Problem: Only an exact copy of the entries, stripped of pictures, will serve as the answer.

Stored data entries

== Segment start ==

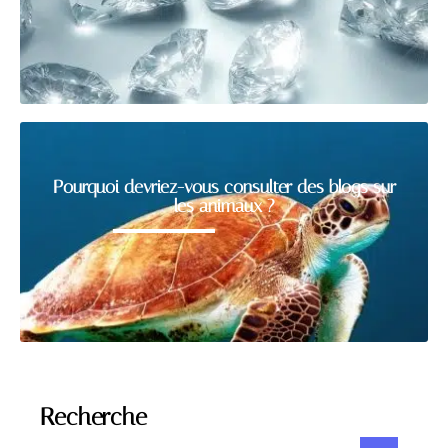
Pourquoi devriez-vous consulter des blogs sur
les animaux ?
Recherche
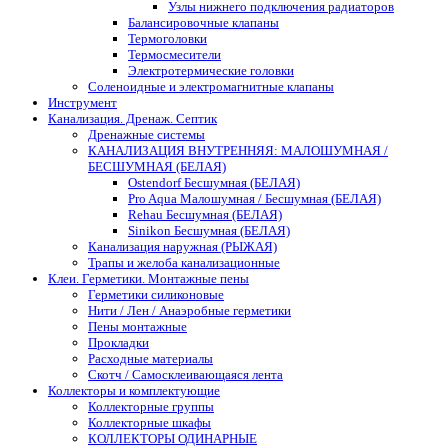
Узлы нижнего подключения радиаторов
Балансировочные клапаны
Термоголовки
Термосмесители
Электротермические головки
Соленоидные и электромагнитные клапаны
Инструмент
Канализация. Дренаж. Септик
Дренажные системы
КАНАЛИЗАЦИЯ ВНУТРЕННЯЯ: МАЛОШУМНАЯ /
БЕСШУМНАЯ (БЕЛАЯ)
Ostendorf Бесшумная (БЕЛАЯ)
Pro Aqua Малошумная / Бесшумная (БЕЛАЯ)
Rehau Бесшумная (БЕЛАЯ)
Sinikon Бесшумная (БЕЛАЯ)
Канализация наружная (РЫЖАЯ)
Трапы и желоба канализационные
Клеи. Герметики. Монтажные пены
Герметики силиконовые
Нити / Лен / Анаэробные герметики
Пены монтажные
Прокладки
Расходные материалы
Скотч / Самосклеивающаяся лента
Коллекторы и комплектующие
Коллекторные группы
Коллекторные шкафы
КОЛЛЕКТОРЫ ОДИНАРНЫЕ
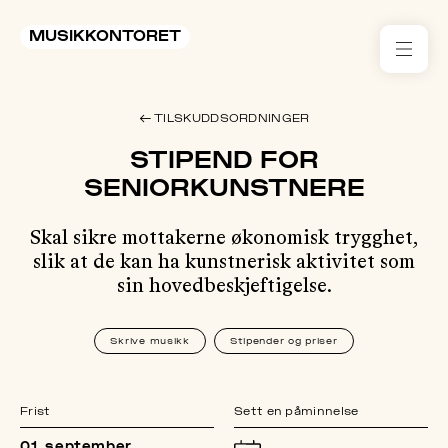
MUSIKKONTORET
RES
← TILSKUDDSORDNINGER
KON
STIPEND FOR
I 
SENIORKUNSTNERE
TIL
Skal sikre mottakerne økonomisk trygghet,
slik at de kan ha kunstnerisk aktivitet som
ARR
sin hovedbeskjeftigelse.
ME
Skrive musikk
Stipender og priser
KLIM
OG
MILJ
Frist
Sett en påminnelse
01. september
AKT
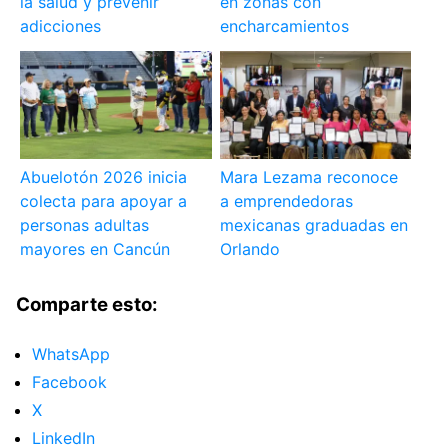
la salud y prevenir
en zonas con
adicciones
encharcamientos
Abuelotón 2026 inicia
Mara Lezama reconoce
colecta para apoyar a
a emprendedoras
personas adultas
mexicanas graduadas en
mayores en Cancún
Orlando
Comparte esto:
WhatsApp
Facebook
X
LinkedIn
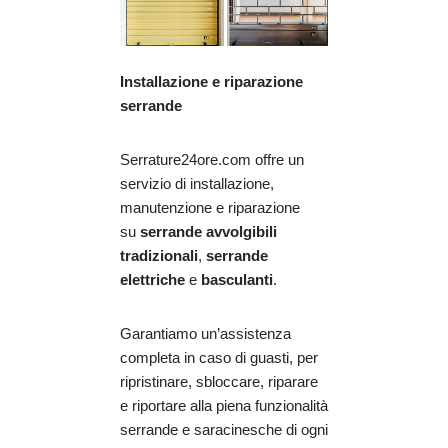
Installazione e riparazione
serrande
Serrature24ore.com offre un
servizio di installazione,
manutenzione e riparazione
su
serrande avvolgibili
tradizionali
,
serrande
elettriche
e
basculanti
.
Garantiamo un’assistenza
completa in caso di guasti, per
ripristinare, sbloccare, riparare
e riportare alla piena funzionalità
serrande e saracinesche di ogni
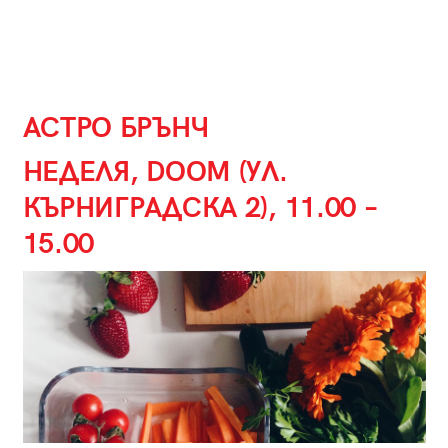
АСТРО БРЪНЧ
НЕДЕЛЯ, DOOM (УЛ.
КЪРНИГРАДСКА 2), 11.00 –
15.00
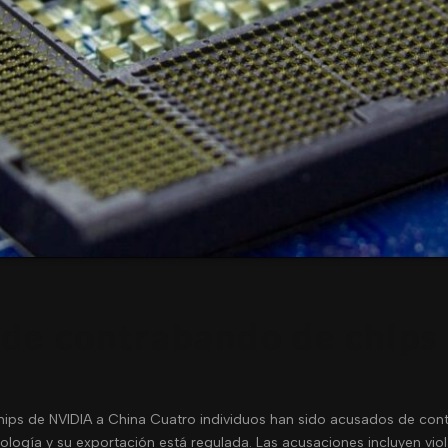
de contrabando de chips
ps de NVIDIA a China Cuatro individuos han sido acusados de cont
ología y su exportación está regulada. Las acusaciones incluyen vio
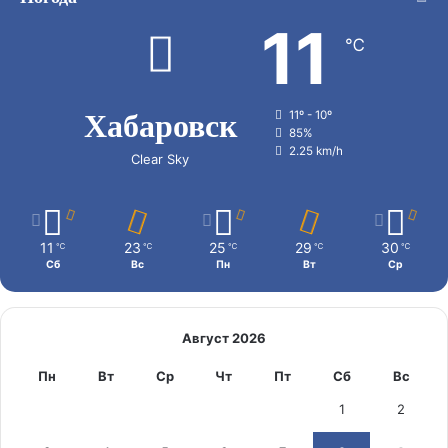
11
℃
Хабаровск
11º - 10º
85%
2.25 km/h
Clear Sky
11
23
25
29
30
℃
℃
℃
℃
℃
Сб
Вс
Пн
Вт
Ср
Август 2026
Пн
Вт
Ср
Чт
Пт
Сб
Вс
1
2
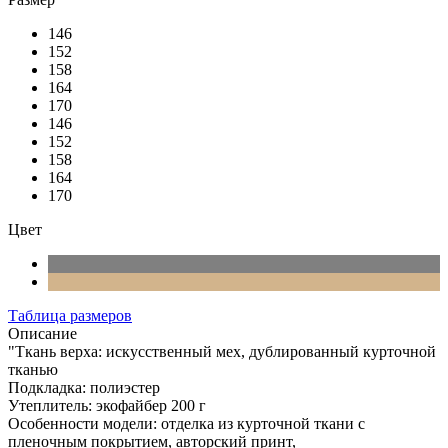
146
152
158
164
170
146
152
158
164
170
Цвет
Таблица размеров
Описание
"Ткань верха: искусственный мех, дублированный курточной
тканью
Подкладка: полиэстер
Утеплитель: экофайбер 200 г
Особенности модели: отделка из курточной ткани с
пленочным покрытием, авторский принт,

== Segment end ==

Exercise answer:
Pourquoi devriez-vous consulter des blogs sur
les animaux ?
Recherche
Узлы нижнего подключения радиаторов
Балансировочные клапаны
Термоголовки
Термосмесители
Электротермические головки
Соленоидные и электромагнитные клапаны
Инструмент
Канализация. Дренаж. Септик
Дренажные системы
КАНАЛИЗАЦИЯ ВНУТРЕННЯЯ: МАЛОШУМНАЯ /
БЕСШУМНАЯ (БЕЛАЯ)
Ostendorf Бесшумная (БЕЛАЯ)
Pro Aqua Малошумная / Бесшумная (БЕЛАЯ)
Rehau Бесшумная (БЕЛАЯ)
Sinikon Бесшумная (БЕЛАЯ)
Канализация наружная (РЫЖАЯ)
Трапы и желоба канализационные
Клеи. Герметики. Монтажные пены
Герметики силиконовые
Нити / Лен / Анаэробные герметики
Пены монтажные
Прокладки
Расходные материалы
Скотч / Самосклеивающаяся лента
Коллекторы и комплектующие
Коллекторные группы
Коллекторные шкафы
КОЛЛЕКТОРЫ ОДИНАРНЫЕ
MUSIKKONTORET
RES
← TILSKUDDSORDNINGER
KON
STIPEND FOR
I 
SENIORKUNSTNERE
TIL
Skal sikre mottakerne økonomisk trygghet,
slik at de kan ha kunstnerisk aktivitet som
ARR
sin hovedbeskjeftigelse.
ME
Skrive musikk
Stipender og priser
KLIM
OG
MILJ
Frist
Sett en påminnelse
01. september
AKT
la salud y prevenir
en zonas con
adicciones
encharcamientos
Abuelotón 2026 inicia
Mara Lezama reconoce
colecta para apoyar a
a emprendedoras
personas adultas
mexicanas graduadas en
mayores en Cancún
Orlando
Comparte esto:
WhatsApp
Facebook
X
LinkedIn
Installazione e riparazione
serrande
Serrature24ore.com offre un
servizio di installazione,
manutenzione e riparazione
su
serrande avvolgibili
tradizionali
,
serrande
elettriche
e
basculanti
.
Garantiamo un’assistenza
completa in caso di guasti, per
ripristinare, sbloccare, riparare
e riportare alla piena funzionalità
serrande e saracinesche di ogni
АСТРО БРЪНЧ
НЕДЕЛЯ, DOOM (УЛ.
КЪРНИГРАДСКА 2), 11.00 –
15.00
de contrabando de chips
ps de NVIDIA a China Cuatro individuos han sido acusados de cont
ología y su exportación está regulada. Las acusaciones incluyen vio
11
℃
Хабаровск
11º - 10º
85%
2.25 km/h
Clear Sky
11
23
25
29
30
℃
℃
℃
℃
℃
Сб
Вс
Пн
Вт
Ср
Август 2026
Пн
Вт
Ср
Чт
Пт
Сб
Вс
1
2
146
152
158
164
170
146
152
158
164
170
Цвет
Таблица размеров
Описание
"Ткань верха: искусственный мех, дублированный курточной
тканью
Подкладка: полиэстер
Утеплитель: экофайбер 200 г
Особенности модели: отделка из курточной ткани с
пленочным покрытием, авторский принт,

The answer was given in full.